La Selección Mexicana logró escapar a la derrota gracias a un gol de ensueño del joven Santiago Giménez, que selló el emocionante 2-2 frente a Corea del Sur en un partido apasionante celebrado este martes en Nashville. El estadio Geodis Park fue testigo de una epopeya que parecía estar decidida para los asiáticos hasta el final.
El Tri se adelantó temprano con un gol de Raúl Jiménez al minuto 21, gracias a la excelente jugada individual de Rodrigo Huescas. El mediocampista mexicano encontró un hueco en la defensa coreana y sirvió un pase preciso para que el delantero le diera la vuelta a su marcador y cabeceara con autoridad al arco.

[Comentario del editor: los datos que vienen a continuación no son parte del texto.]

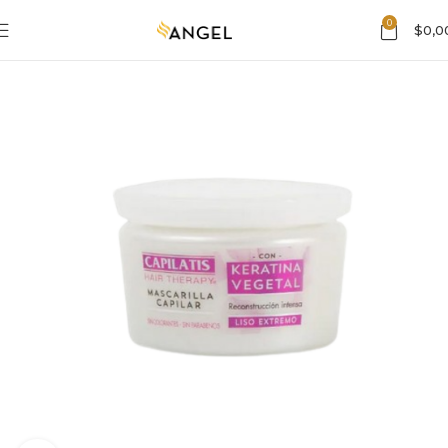
0
$
0,0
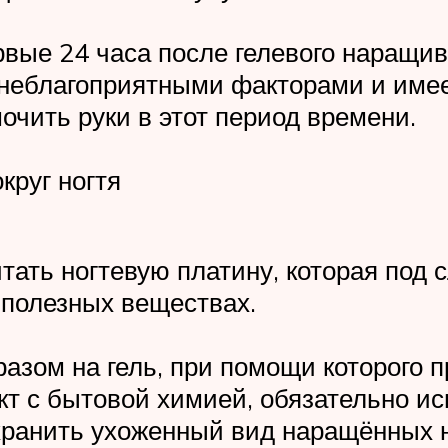
рвые 24 часа после гелевого наращив
 неблагоприятными факторами и име
очить руки в этот период времени.
круг ногтя
итать ногтевую платину, которая под 
 полезных веществах.
зом на гель, при помощи которого 
кт с бытовой химией, обязательно и
охранить ухоженный вид наращённых н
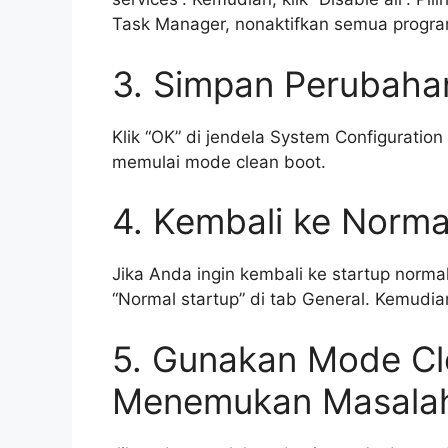
Task Manager, nonaktifkan semua program
3. Simpan Perubaha
Klik “OK” di jendela System Configurati
memulai mode clean boot.
4. Kembali ke Norma
Jika Anda ingin kembali ke startup norma
“Normal startup” di tab General. Kemudia
5. Gunakan Mode Cl
Menemukan Masala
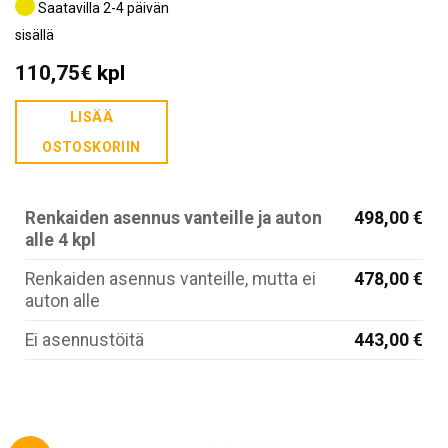
Saatavilla 2-4 päivän
sisällä
110,75
€
kpl
LISÄÄ
OSTOSKORIIN
Renkaiden asennus vanteille ja auton
498,00 €
alle 4 kpl
Renkaiden asennus vanteille, mutta ei
478,00 €
auton alle
Ei asennustöitä
443,00 €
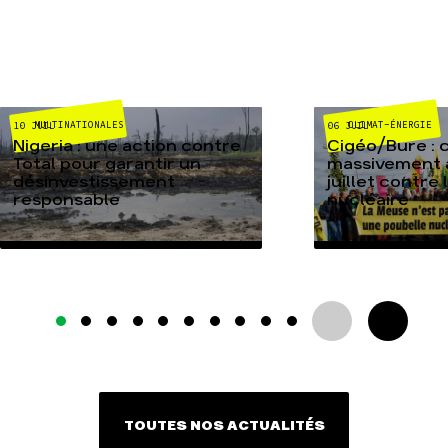
MULTINATIONALES
CLIMAT-ÉNERGIE
10 JUIL
06 JUIL
Nigeria : une action contre
Cigéo/Bure : 
Total pour garantir un
massivement a
désinvestissement
juillet contre
responsable
nucléaire
TOUTES NOS ACTUALITÉS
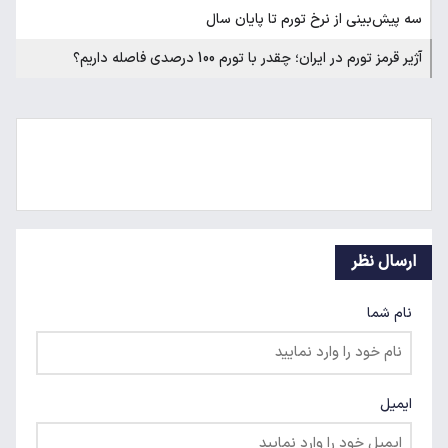
سه پیش‌بینی از نرخ تورم تا پایان سال
آژیر قرمز تورم در ایران؛ چقدر با تورم 100 درصدی فاصله داریم؟
ارسال نظر
نام شما
ایمیل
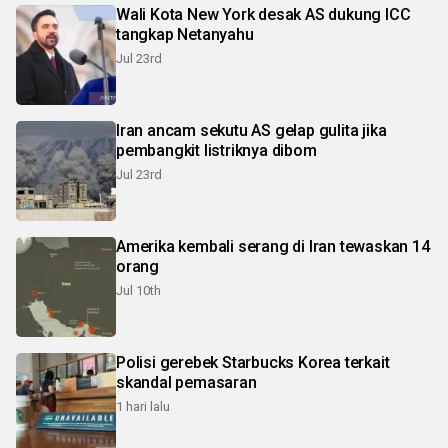
Wali Kota New York desak AS dukung ICC
tangkap Netanyahu
Jul 23rd
Iran ancam sekutu AS gelap gulita jika
pembangkit listriknya dibom
Jul 23rd
Amerika kembali serang di Iran tewaskan 14
orang
Jul 10th
Polisi gerebek Starbucks Korea terkait
skandal pemasaran
1 hari lalu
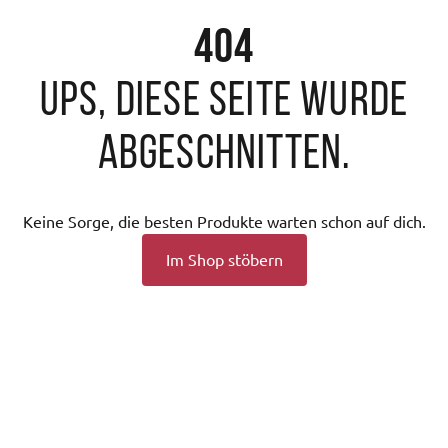
404
Ups, diese Seite wurde
abgeschnitten.
Keine Sorge, die besten Produkte warten schon auf dich.
Im Shop stöbern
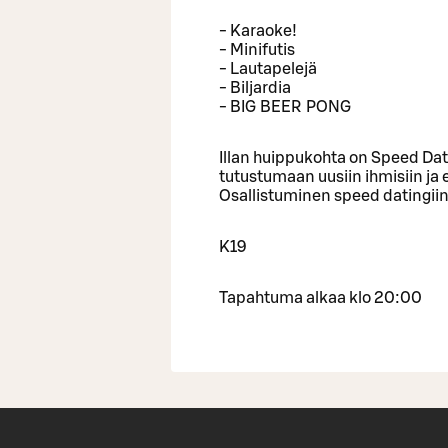
- Karaoke!
- Minifutis
- Lautapelejä
- Biljardia
- BIG BEER PONG
Illan huippukohta on Speed Dati
tutustumaan uusiin ihmisiin ja
Osallistuminen speed datingii
K19
Tapahtuma alkaa klo 20:00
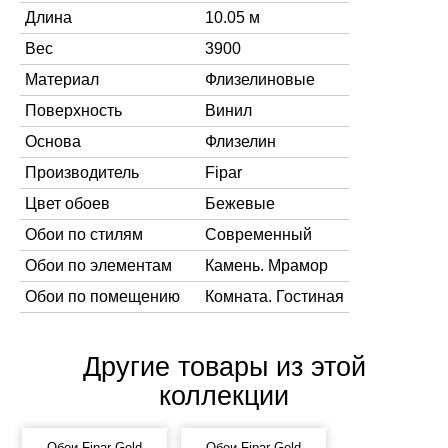
Длина
10.05 м
Вес
3900
Материал
Флизелиновые
Поверхность
Винил
Основа
Флизелин
Производитель
Fipar
Цвет обоев
Бежевые
Обои по стилям
Современный
Обои по элементам
Камень. Мрамор
Обои по помещению
Комната. Гостиная
Другие товары из этой
коллекции
Обои Fipar Gold
Обои Fipar Gold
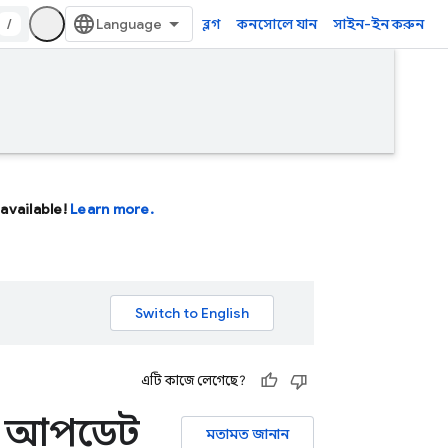
/
ব্লগ
কনসোলে যান
সাইন-ইন করুন
available!
Learn more.
এটি কাজে লেগেছে?
াইম আপডেট
মতামত জানান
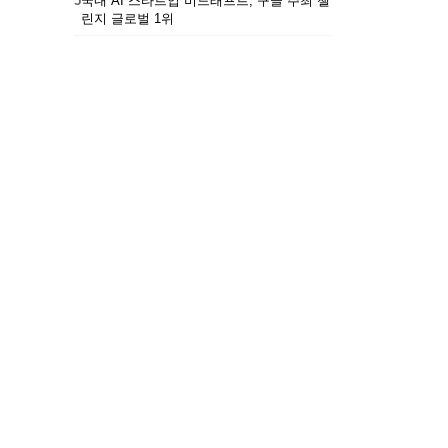
5
국내 AI 스타트업 비드래프트, 구글 주최 챌
린지 글로벌 1위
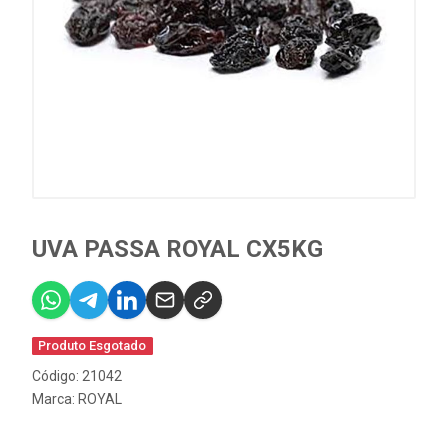
UVA PASSA ROYAL CX5KG
Produto Esgotado
Código: 21042
Marca:
ROYAL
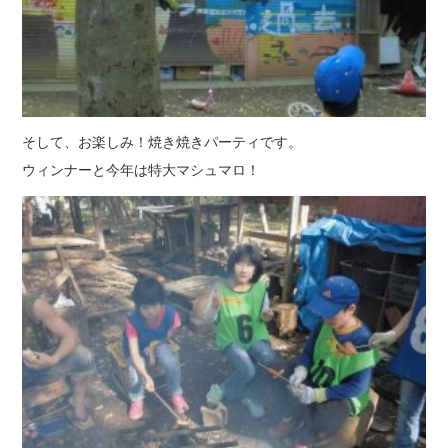
そして、お楽しみ！焼き焼きパーティです。
ウィンナーと今年は特大マシュマロ！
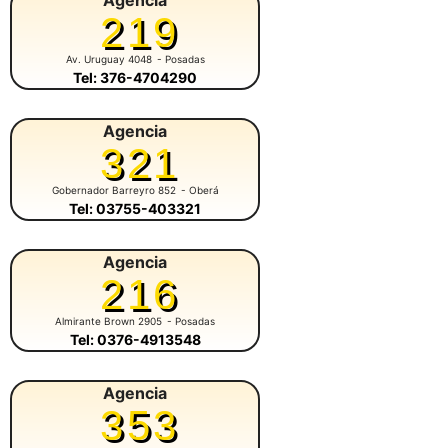
Agencia
219
Av. Uruguay 4048
- Posadas
Tel: 376-4704290
Agencia
321
Gobernador Barreyro 852
- Oberá
Tel: 03755-403321
Agencia
216
Almirante Brown 2905
- Posadas
Tel: 0376-4913548
Agencia
353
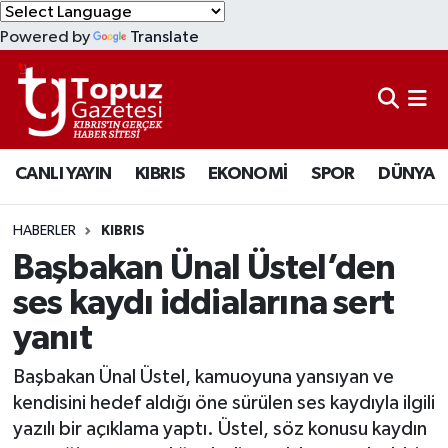
Powered by
Translate
KIBRIS
Lefkoşa Nöbetçi Eczaneler
DÜNYA
Lefkoşa Hava Durumu
CANLI YAYIN
KIBRIS
EKONOMİ
SPOR
DÜNYA
EKONOMİ
Lefkoşa Trafik Yoğunluk Haritası
MAGAZİN
Süper Lig Puan Durumu ve Fikstür
HABERLER
KIBRIS
Başbakan Ünal Üstel’den
SAĞLIK
Tüm Manşetler
ses kaydı iddialarına sert
yanıt
SPOR
Son Dakika Haberleri
Başbakan Ünal Üstel, kamuoyuna yansıyan ve
TEKNOLOJİ
Haber Arşivi
kendisini hedef aldığı öne sürülen ses kaydıyla ilgili
yazılı bir açıklama yaptı. Üstel, söz konusu kaydın
TÜRKİYE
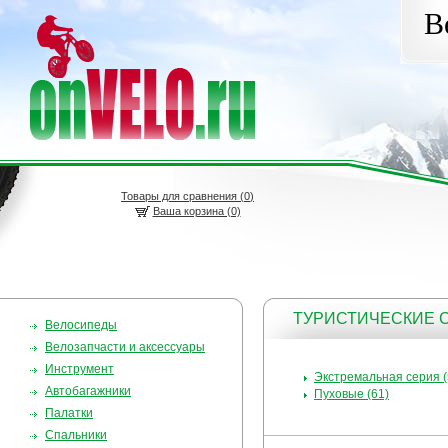
В
Товары для сравнения (
0
)
Ваша корзина (0)
ТУРИСТИЧЕСКИЕ
Велосипеды
Велозапчасти и аксессуары
Инструмент
Экстремальная серия (
Автобагажники
Пуховые (61)
Палатки
Спальники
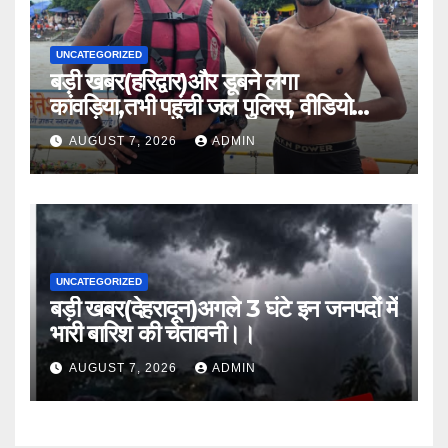
UNCATEGORIZED
बड़ी खबर(हरिद्वार)और डूबने लगा
कांवड़िया,तभी पहुंची जल पुलिस, वीडियो
वायरल।।
AUGUST 7, 2026
ADMIN
UNCATEGORIZED
बड़ी खबर(देहरादून)अगले 3 घंटे इन जनपदों में
भारी बारिश की चेतावनी।।
AUGUST 7, 2026
ADMIN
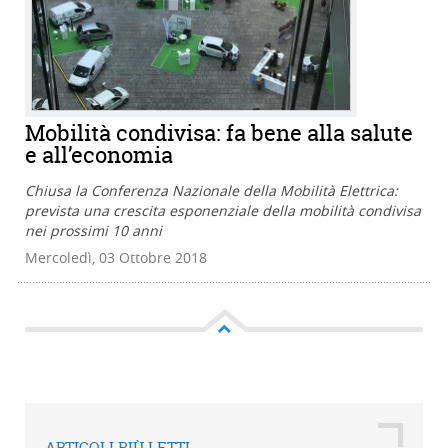
Mobilità condivisa: fa bene alla salute
e all’economia
Chiusa la Conferenza Nazionale della Mobilità Elettrica:
prevista una crescita esponenziale della mobilità condivisa
nei prossimi 10 anni
Mercoledì, 03 Ottobre 2018
ARTICOLI PIÙ LETTI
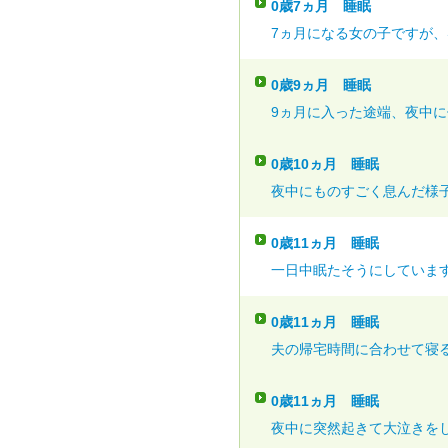
0歳7ヵ月
睡眠
7ヵ月になる女の子ですが、昼
0歳9ヵ月
睡眠
9ヵ月に入った途端、夜中に何
0歳10ヵ月
睡眠
夜中にものすごく息んだ様子
0歳11ヵ月
睡眠
一日中眠たそうにしています
0歳11ヵ月
睡眠
夫の帰宅時間に合わせて寝る
0歳11ヵ月
睡眠
夜中に突然起きて大泣きをし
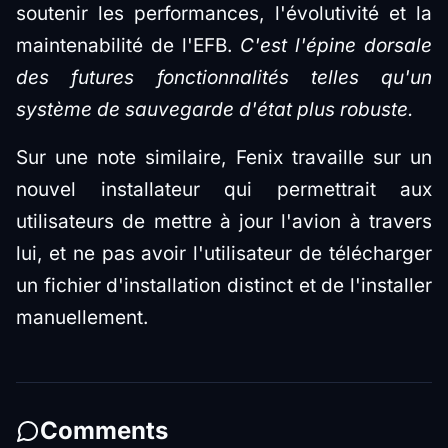
soutenir les performances, l'évolutivité et la
maintenabilité de l'EFB.
C'est l'épine dorsale
des futures fonctionnalités telles qu'un
système de sauvegarde d'état plus robuste.
Sur une note similaire, Fenix travaille sur un
nouvel installateur qui permettrait aux
utilisateurs de mettre à jour l'avion à travers
lui, et ne pas avoir l'utilisateur de télécharger
un fichier d'installation distinct et de l'installer
manuellement.
Comments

Parecía que México había tomado el control del partido, pero Corea del Sur no se rindió. Los asiáticos igualaron el marcador en el minuto 67 gracias a un gol de Han Seung-woo, quien aprovechó una falta en el área y convirtió el penal con tranquilidad.
La remontada coreana fue tan convincente que parecía que el resultado final estaría decidido. Sin embargo, los mexicanos no se dieron por vencidos y en el tiempo añadido, Santiago Giménez protagonizó uno de los momentos más emocionantes del partido.
El joven delantero mexicano había estado cerca de marcar varios minutos antes, pero su oportunidad se le escapó. Sin embargo, en el minuto 94, cuando parecía que el tiempo se agotaba, Giménez se dio media vuelta en la media luna y lanzó un disparo poderoso con zurda que desvió el portero coreano y terminó en el fondo del arco. El gol selló el 2-2 y evitó una posible derrota para México.
La reacción de Giménez después del gol fue emocionante. Corrió hacia la banda, abrazó a sus compañeros y se derrumbó al suelo, emocionado por haber logrado un gol tan importante. El gol también generó una gran euforia en el estadio, donde los aficionados mexicanos celebraron con gritos y aplausos.
En resumen, el partido fue un ejemplo de cómo la determinación y la capacidad para no rendirse pueden llevar a equipos a resultados emocionantes. Aunque México no ganó el partido, evitó una posible derrota gracias al gol agónico de Giménez, que será recordado como uno de los momentos más importantes en la historia del fútbol mexicano.